Many may think it would be strange to undertake scenario analysis if you run systematic or quantitative shop, but in many cases, it is all the more important because it sets the agenda for futures research and may identify alternative environments when model performance will be an outlier either up or down.
While many view that systematic decisions are mainly run from a model, there are a large number of qualitative decisions that have to be made from the model-maker. The choice of models, the weights for risks, portfolio exposures, leverage, the introduction of new models, the research agenda all require some human decision based on the preferences of the manager. Even attempts to systematize as many decisions as possible require some initial modeler preferences.
We think a regular scenario analysis review can help with the process. At one extreme, scenario analysis can just be used to identify areas for new research. Alternatively, scenario analysis may help tilt the exposures of models, markets and sectors.
The objective is not to develop scenarios of actual prices, but form scenarios of what the environment may look like. What are the alternative investment worlds that we may inhabit. For example, with the BREXIT vote, the UK will be at best a more uncertain investment or one that shows increasing downside risk for domestic companies. This may change the quality of signals relative to historic back-testing.

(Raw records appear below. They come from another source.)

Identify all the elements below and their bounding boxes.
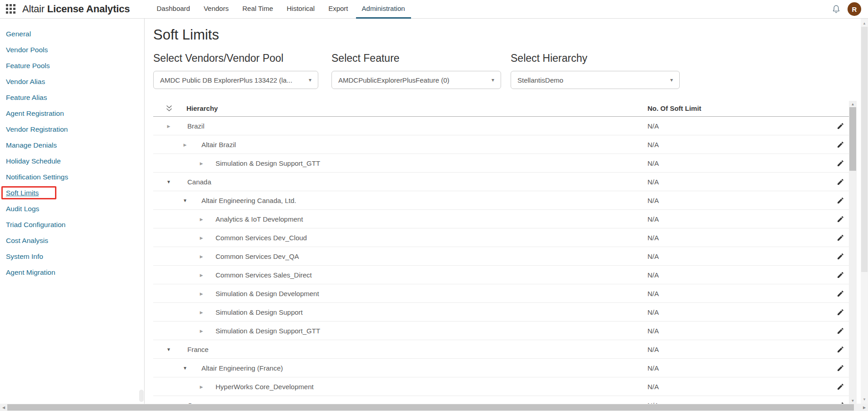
edit-pencil-icon[interactable] bbox=[837, 178, 844, 186]
nav-tab-historical[interactable]: Historical bbox=[281, 0, 321, 19]
sidebar-item-feature-alias[interactable]: Feature Alias bbox=[0, 89, 144, 105]
table-scrollbar-thumb[interactable] bbox=[849, 107, 856, 171]
page-vertical-scrollbar[interactable]: ▲ ▼ bbox=[861, 19, 868, 404]
hierarchy-label: Altair Brazil bbox=[201, 135, 236, 154]
hierarchy-label: Simulation & Design Development bbox=[216, 284, 319, 303]
sidebar-item-holiday-schedule[interactable]: Holiday Schedule bbox=[0, 153, 144, 169]
soft-limit-value: N/A bbox=[647, 359, 659, 377]
soft-limit-value: N/A bbox=[647, 322, 659, 340]
sidebar-item-label: Agent Registration bbox=[6, 109, 64, 118]
edit-pencil-icon[interactable] bbox=[837, 290, 844, 297]
brand-logo: Altair License Analytics bbox=[22, 3, 130, 15]
collapse-arrow-icon[interactable]: ▼ bbox=[180, 191, 191, 210]
top-right-actions: R bbox=[831, 2, 868, 16]
expand-arrow-icon[interactable]: ▶ bbox=[196, 247, 207, 266]
collapse-arrow-icon[interactable]: ▼ bbox=[163, 340, 174, 359]
expand-all-icon[interactable] bbox=[166, 105, 172, 112]
sidebar-item-soft-limits[interactable]: Soft Limits bbox=[0, 185, 144, 201]
soft-limit-value: N/A bbox=[647, 228, 659, 247]
sidebar-item-audit-logs[interactable]: Audit Logs bbox=[0, 201, 144, 217]
expand-arrow-icon[interactable]: ▶ bbox=[196, 266, 207, 284]
sidebar-item-label: General bbox=[6, 30, 31, 38]
page-scroll-up-icon[interactable]: ▲ bbox=[861, 20, 868, 27]
soft-limit-value: N/A bbox=[647, 340, 659, 359]
edit-pencil-icon[interactable] bbox=[837, 327, 844, 335]
soft-limit-value: N/A bbox=[647, 191, 659, 210]
table-row-hyperworks-core-development: ▶ HyperWorks Core_Development N/A bbox=[153, 377, 849, 396]
edit-pencil-icon[interactable] bbox=[837, 159, 844, 167]
page-scroll-down-icon[interactable]: ▼ bbox=[861, 396, 868, 403]
collapse-arrow-icon[interactable]: ▼ bbox=[163, 173, 174, 191]
soft-limit-value: N/A bbox=[647, 266, 659, 284]
sidebar-item-vendor-alias[interactable]: Vendor Alias bbox=[0, 74, 144, 89]
nav-tab-real-time[interactable]: Real Time bbox=[236, 0, 279, 19]
sidebar-item-vendor-pools[interactable]: Vendor Pools bbox=[0, 42, 144, 58]
hierarchy-label: Common Services Dev_QA bbox=[216, 247, 299, 266]
sidebar-item-triad-configuration[interactable]: Triad Configuration bbox=[0, 217, 144, 233]
expand-arrow-icon[interactable]: ▶ bbox=[196, 377, 207, 396]
sidebar-item-feature-pools[interactable]: Feature Pools bbox=[0, 58, 144, 74]
edit-pencil-icon[interactable] bbox=[837, 383, 844, 391]
hierarchy-label: Germany bbox=[187, 396, 216, 404]
collapse-arrow-icon[interactable]: ▼ bbox=[180, 359, 191, 377]
sidebar-item-manage-denials[interactable]: Manage Denials bbox=[0, 137, 144, 153]
expand-arrow-icon[interactable]: ▶ bbox=[180, 135, 191, 154]
table-row-simulation-design-support-gtt: ▶ Simulation & Design Support_GTT N/A bbox=[153, 322, 849, 340]
edit-pencil-icon[interactable] bbox=[837, 253, 844, 260]
page-horizontal-scrollbar-thumb[interactable] bbox=[7, 404, 854, 411]
table-vertical-scrollbar[interactable]: ▲ ▼ bbox=[849, 101, 857, 404]
edit-pencil-icon[interactable] bbox=[837, 197, 844, 204]
table-row-simulation-design-support-gtt: ▶ Simulation & Design Support_GTT N/A bbox=[153, 154, 849, 173]
expand-arrow-icon[interactable]: ▶ bbox=[196, 322, 207, 340]
nav-tab-vendors[interactable]: Vendors bbox=[198, 0, 235, 19]
sidebar-item-vendor-registration[interactable]: Vendor Registration bbox=[0, 121, 144, 137]
feature-select[interactable]: AMDCPublicExplorerPlusFeature (0)▾ bbox=[331, 71, 501, 89]
sidebar-item-system-info[interactable]: System Info bbox=[0, 248, 144, 264]
page-scroll-right-icon[interactable]: ▶ bbox=[861, 404, 868, 411]
notifications-bell-icon[interactable] bbox=[831, 4, 841, 15]
column-header-hierarchy[interactable]: Hierarchy bbox=[186, 104, 218, 112]
expand-arrow-icon[interactable]: ▶ bbox=[163, 396, 174, 404]
chevron-down-icon: ▾ bbox=[670, 77, 673, 83]
expand-arrow-icon[interactable]: ▶ bbox=[196, 210, 207, 228]
main-nav: DashboardVendorsReal TimeHistoricalExpor… bbox=[151, 0, 413, 19]
page-scrollbar-thumb[interactable] bbox=[861, 27, 868, 272]
edit-pencil-icon[interactable] bbox=[837, 308, 844, 316]
selected-value: AMDC Public DB ExplorerPlus 133422 (la..… bbox=[160, 76, 304, 84]
sidebar-item-general[interactable]: General bbox=[0, 26, 144, 42]
user-avatar[interactable]: R bbox=[848, 2, 861, 16]
edit-pencil-icon[interactable] bbox=[837, 364, 844, 372]
edit-pencil-icon[interactable] bbox=[837, 215, 844, 223]
edit-pencil-icon[interactable] bbox=[837, 141, 844, 149]
edit-pencil-icon[interactable] bbox=[837, 346, 844, 353]
apps-grid-icon[interactable] bbox=[6, 4, 16, 14]
edit-pencil-icon[interactable] bbox=[837, 122, 844, 130]
expand-arrow-icon[interactable]: ▶ bbox=[163, 117, 174, 135]
nav-tab-dashboard[interactable]: Dashboard bbox=[151, 0, 196, 19]
scroll-down-icon[interactable]: ▼ bbox=[849, 397, 857, 404]
column-header-soft-limit[interactable]: No. Of Soft Limit bbox=[647, 104, 701, 112]
sidebar-item-agent-registration[interactable]: Agent Registration bbox=[0, 105, 144, 121]
edit-pencil-icon[interactable] bbox=[837, 271, 844, 279]
hierarchy-select[interactable]: StellantisDemo▾ bbox=[511, 71, 680, 89]
sidebar-item-notification-settings[interactable]: Notification Settings bbox=[0, 169, 144, 185]
sidebar-scrollbar-thumb[interactable] bbox=[139, 390, 144, 402]
expand-arrow-icon[interactable]: ▶ bbox=[196, 303, 207, 322]
expand-arrow-icon[interactable]: ▶ bbox=[196, 228, 207, 247]
page-horizontal-scrollbar[interactable]: ◀ ▶ bbox=[0, 404, 868, 411]
sidebar-item-cost-analysis[interactable]: Cost Analysis bbox=[0, 233, 144, 248]
nav-tab-administration[interactable]: Administration bbox=[356, 0, 411, 19]
page-scroll-left-icon[interactable]: ◀ bbox=[0, 404, 7, 411]
soft-limits-table: Hierarchy No. Of Soft Limit ▶ Brazil N/A… bbox=[153, 101, 857, 404]
expand-arrow-icon[interactable]: ▶ bbox=[196, 284, 207, 303]
scroll-up-icon[interactable]: ▲ bbox=[849, 101, 857, 107]
soft-limit-value: N/A bbox=[647, 396, 659, 404]
sidebar-item-label: Vendor Registration bbox=[6, 125, 68, 134]
edit-pencil-icon[interactable] bbox=[837, 234, 844, 242]
table-row-common-services-dev-cloud: ▶ Common Services Dev_Cloud N/A bbox=[153, 228, 849, 247]
vendor-pool-select[interactable]: AMDC Public DB ExplorerPlus 133422 (la..… bbox=[153, 71, 318, 89]
nav-tab-export[interactable]: Export bbox=[322, 0, 354, 19]
expand-arrow-icon[interactable]: ▶ bbox=[196, 154, 207, 173]
sidebar-item-agent-migration[interactable]: Agent Migration bbox=[0, 264, 144, 280]
sidebar-item-label: Soft Limits bbox=[6, 189, 39, 197]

We divide the scenarios for this type of analysis for systematic traders into three major areas or focal points for discussion: volatility/ uncertainty, structural, and policy scenarios.

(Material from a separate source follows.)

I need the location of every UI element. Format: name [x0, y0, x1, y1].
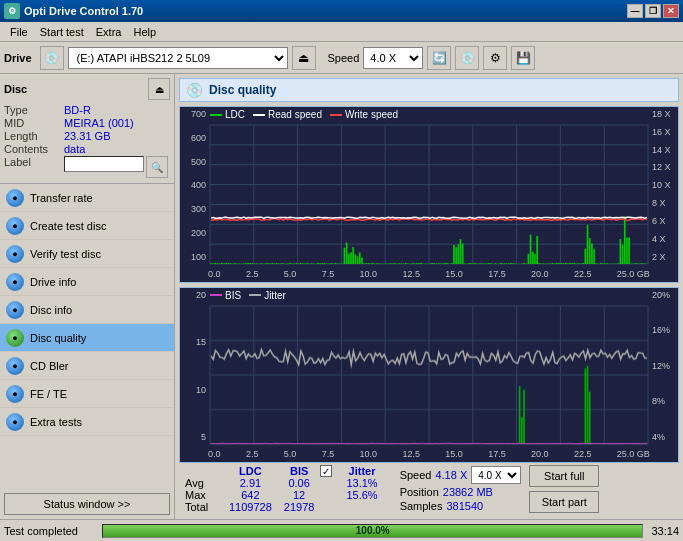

For volatility and uncertainty, the scenario question is simple. Are we going to be in a high volatility or low volatility environment? Similarly, is the markets going to face more or less uncertainty? These questions will lead to cases for what will have to happen to make the market remain or move to a new state. Walking through what would have to happen to change the state and the likelihood of that event is critical for good portfolio management.
Structural scenarios are usually more long-term. What is the state of trading fin-tech? Are there regulations that will change the competitive landscape for trading? Will there be a change in the major players in the markets traded? Will competition for alpha increase over time? If the costs of trading increase, it will impact some strategies more than others. Structures matter.
Policy scenarios are always a key focus for any research. Will central banks change their monetary policies? Given the radical changes over the last eight years, the impact on models and systematic behavior will be strong. Will there be changes in fiscal policy or regulation that will change the macro environment? Certainly, a move to fiscal stimulus will change economic growth prospects and affect relative sector performance.
Models are sensitive to the environment on which decisions were tested, so preparing for changes in the environment is a very useful risk management tool independent of price forecasting. The nature of how this is done can be highly variable and individualized to the culture of the firm, but undertaking future scenarios seems to be a critical responsibility of the manager.